What you are asked to do ->
Only lines holding the word "SKIP" are wanted. Copy them from the listing below.

Data extract ->
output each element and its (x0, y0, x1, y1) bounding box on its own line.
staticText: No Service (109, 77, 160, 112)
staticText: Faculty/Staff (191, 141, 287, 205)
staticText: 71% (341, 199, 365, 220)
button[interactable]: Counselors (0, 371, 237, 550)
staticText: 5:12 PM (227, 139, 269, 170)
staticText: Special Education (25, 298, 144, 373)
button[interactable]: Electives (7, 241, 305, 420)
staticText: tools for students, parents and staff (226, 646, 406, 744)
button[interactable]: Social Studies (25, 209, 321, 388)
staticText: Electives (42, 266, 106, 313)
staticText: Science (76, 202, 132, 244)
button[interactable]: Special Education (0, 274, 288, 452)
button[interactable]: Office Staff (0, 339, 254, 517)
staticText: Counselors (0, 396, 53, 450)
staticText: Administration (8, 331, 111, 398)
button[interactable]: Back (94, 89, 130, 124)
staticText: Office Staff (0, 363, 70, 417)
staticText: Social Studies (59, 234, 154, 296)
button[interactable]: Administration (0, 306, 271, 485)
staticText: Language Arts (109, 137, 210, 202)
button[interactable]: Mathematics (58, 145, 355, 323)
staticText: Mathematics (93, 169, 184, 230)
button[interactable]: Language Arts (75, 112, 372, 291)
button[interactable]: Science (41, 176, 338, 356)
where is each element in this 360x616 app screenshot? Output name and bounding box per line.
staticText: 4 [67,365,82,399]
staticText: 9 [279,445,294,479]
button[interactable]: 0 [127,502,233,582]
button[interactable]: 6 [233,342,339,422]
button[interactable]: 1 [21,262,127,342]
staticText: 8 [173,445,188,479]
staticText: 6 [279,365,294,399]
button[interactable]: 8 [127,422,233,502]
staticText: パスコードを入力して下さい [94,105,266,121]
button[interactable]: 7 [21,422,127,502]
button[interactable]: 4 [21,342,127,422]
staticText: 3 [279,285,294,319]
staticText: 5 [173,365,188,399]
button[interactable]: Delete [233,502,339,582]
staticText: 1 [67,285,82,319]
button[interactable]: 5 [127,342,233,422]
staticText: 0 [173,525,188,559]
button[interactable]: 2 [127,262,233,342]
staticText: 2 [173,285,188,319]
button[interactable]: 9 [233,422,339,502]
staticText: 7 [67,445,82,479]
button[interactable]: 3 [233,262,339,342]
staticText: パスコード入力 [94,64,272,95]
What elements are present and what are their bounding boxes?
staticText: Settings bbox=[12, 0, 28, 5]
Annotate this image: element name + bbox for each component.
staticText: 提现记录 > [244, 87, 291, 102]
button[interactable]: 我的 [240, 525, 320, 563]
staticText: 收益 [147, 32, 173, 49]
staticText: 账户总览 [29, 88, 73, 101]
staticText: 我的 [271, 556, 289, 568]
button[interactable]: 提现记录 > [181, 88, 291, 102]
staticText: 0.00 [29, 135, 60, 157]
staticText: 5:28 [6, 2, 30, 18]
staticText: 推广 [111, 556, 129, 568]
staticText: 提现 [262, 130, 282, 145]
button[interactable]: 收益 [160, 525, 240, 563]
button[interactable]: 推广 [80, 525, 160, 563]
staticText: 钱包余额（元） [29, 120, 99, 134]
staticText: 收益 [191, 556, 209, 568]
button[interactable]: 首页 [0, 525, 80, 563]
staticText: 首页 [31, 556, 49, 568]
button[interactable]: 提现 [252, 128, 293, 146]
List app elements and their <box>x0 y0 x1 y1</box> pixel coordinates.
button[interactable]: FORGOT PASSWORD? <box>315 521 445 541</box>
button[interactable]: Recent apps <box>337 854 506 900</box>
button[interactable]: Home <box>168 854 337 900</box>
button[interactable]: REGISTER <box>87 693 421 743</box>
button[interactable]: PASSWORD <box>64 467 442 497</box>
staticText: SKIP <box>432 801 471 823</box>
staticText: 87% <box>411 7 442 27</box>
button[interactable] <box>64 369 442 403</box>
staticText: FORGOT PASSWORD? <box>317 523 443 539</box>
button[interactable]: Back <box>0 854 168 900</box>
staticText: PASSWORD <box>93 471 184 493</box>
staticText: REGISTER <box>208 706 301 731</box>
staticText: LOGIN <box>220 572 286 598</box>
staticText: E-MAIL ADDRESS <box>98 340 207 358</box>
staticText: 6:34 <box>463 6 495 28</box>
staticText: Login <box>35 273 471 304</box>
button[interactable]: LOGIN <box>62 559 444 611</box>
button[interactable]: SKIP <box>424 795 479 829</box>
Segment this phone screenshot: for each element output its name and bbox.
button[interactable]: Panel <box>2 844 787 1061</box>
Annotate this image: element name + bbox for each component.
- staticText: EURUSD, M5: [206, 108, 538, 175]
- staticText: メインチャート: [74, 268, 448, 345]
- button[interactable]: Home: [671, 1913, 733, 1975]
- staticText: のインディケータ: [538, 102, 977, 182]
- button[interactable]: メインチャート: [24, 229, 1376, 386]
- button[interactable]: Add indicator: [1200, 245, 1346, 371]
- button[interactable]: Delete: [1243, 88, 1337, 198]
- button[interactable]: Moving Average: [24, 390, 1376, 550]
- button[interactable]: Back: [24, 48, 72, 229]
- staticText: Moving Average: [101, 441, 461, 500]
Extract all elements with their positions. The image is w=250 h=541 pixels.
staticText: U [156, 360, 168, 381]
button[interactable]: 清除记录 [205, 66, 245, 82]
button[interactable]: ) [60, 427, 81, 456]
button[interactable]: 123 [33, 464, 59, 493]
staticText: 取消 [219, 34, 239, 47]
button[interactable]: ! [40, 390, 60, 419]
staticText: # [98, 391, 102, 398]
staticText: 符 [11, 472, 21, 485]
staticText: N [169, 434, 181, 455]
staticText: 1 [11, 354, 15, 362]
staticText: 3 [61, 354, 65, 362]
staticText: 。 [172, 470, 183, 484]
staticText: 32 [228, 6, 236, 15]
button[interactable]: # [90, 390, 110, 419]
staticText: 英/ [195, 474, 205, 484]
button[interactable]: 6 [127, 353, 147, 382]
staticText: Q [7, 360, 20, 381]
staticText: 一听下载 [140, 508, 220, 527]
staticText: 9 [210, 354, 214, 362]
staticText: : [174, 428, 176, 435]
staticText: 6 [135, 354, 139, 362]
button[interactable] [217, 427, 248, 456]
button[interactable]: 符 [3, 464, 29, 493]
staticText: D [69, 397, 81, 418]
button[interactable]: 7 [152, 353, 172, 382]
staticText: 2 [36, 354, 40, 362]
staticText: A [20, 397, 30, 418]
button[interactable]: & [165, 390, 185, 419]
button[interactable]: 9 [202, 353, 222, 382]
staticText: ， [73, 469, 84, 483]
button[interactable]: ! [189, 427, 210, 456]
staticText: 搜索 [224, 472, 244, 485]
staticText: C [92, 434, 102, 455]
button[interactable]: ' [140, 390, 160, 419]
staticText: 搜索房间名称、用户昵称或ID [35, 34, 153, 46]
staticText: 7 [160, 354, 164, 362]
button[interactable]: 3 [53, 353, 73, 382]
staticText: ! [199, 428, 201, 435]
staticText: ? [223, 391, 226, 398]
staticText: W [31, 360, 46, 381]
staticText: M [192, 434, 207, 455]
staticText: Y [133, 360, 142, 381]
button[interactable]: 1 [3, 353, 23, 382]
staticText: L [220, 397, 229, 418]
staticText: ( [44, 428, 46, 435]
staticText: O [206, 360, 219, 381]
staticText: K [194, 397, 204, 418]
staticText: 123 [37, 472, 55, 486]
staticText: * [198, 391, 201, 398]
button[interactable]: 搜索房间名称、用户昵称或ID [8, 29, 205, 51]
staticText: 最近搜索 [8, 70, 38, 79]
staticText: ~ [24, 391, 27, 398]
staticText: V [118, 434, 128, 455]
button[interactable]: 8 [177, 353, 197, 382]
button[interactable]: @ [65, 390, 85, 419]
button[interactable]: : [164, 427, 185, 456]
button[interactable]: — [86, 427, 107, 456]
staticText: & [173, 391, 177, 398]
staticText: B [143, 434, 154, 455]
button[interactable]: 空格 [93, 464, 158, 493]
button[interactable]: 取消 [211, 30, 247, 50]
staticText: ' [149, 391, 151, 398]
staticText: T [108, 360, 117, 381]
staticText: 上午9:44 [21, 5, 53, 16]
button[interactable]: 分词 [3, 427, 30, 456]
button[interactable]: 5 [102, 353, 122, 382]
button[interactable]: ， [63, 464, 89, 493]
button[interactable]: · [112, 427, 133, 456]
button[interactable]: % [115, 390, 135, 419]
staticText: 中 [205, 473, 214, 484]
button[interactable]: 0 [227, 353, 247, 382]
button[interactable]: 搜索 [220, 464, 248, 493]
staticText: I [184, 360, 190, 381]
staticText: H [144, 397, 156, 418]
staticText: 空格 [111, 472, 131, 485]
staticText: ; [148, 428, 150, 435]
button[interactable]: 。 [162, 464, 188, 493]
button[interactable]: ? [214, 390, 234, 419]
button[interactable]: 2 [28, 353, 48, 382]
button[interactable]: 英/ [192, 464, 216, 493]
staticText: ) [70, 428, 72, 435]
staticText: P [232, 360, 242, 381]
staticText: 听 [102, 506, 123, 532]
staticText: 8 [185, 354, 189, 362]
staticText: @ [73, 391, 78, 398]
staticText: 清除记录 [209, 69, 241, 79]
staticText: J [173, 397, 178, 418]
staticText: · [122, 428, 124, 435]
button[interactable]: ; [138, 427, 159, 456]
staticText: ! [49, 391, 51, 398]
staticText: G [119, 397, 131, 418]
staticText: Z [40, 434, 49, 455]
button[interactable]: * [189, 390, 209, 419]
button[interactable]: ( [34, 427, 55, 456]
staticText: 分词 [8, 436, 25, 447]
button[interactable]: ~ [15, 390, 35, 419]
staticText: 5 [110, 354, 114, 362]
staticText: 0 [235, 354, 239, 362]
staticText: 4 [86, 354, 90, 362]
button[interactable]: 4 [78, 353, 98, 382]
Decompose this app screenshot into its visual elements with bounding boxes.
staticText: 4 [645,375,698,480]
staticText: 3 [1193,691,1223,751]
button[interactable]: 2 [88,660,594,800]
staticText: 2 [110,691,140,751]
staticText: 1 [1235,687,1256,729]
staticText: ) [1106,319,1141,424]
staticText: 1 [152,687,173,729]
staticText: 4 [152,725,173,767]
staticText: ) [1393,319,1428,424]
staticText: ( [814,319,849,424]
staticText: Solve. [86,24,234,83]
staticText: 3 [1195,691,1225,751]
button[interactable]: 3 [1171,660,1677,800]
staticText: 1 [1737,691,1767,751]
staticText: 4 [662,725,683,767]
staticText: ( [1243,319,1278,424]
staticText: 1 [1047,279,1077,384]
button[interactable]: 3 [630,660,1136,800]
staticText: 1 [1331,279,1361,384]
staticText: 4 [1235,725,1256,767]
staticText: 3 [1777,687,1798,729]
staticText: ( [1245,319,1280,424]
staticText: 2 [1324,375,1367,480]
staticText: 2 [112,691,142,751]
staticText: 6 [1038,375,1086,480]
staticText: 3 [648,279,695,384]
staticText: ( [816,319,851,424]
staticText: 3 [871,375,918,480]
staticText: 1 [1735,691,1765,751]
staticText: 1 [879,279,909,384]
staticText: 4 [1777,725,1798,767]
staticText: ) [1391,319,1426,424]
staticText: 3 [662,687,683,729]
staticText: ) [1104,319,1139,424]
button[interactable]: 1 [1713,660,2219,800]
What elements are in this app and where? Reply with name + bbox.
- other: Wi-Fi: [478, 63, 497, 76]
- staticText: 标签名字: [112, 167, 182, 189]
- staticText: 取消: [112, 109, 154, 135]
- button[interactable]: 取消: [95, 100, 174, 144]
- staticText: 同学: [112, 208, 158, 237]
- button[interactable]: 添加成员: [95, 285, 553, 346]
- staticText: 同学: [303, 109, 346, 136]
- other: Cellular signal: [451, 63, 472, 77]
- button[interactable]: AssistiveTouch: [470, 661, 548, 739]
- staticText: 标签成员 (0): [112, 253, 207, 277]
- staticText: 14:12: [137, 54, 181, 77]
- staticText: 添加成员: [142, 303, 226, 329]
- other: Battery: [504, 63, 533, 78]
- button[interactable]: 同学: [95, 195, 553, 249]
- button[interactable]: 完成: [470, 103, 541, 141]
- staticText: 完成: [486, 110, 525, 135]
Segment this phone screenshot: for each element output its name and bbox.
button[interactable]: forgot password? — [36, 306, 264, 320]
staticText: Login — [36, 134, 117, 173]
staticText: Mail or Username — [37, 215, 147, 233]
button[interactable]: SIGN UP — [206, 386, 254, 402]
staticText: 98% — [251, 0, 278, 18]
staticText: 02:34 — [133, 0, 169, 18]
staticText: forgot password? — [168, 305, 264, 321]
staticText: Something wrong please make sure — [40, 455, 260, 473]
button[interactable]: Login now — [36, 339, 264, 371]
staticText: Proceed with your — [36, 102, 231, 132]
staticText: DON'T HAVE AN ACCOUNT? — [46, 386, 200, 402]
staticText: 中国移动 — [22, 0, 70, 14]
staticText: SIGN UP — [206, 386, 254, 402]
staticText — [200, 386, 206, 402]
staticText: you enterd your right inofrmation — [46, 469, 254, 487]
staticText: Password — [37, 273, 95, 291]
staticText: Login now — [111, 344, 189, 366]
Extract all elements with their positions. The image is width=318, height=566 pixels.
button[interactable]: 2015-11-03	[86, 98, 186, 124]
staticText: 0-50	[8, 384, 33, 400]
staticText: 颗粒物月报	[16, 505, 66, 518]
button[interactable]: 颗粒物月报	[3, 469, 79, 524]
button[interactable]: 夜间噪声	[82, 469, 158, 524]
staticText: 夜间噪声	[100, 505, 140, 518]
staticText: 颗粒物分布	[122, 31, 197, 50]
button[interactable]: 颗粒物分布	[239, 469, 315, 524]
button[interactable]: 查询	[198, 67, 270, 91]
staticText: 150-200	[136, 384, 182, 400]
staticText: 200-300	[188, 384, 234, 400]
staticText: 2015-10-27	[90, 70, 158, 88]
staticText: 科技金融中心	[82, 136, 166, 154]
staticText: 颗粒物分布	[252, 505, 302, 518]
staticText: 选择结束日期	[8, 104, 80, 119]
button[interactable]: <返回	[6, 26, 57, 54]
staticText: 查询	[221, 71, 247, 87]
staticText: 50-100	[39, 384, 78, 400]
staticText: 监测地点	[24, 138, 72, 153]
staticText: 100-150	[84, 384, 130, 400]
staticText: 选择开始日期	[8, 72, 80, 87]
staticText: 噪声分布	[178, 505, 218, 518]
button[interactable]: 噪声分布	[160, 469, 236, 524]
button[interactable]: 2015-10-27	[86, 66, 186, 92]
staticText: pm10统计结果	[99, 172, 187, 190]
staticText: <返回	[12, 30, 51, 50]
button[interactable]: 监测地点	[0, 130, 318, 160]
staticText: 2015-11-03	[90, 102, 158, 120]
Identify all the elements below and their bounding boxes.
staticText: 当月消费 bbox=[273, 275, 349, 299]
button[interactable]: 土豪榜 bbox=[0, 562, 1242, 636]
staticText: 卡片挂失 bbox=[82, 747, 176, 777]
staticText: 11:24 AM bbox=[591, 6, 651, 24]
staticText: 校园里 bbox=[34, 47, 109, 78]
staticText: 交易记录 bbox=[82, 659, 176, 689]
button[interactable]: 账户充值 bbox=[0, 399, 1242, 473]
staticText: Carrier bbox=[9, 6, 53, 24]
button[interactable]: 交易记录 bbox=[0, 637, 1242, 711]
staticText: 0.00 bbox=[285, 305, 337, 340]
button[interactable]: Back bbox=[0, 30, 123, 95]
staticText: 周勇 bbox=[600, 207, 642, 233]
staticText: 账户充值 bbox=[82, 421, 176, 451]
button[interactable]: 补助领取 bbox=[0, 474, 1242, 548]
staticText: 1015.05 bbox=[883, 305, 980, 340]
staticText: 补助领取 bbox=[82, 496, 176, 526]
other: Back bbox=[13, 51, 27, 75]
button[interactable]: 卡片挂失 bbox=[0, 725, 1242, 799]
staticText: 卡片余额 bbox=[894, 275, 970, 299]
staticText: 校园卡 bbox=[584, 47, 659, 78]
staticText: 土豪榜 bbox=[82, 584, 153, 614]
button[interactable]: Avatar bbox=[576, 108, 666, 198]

Response area ->
staticText: SKIP <box>432 801 471 823</box>
button[interactable]: SKIP <box>424 795 479 829</box>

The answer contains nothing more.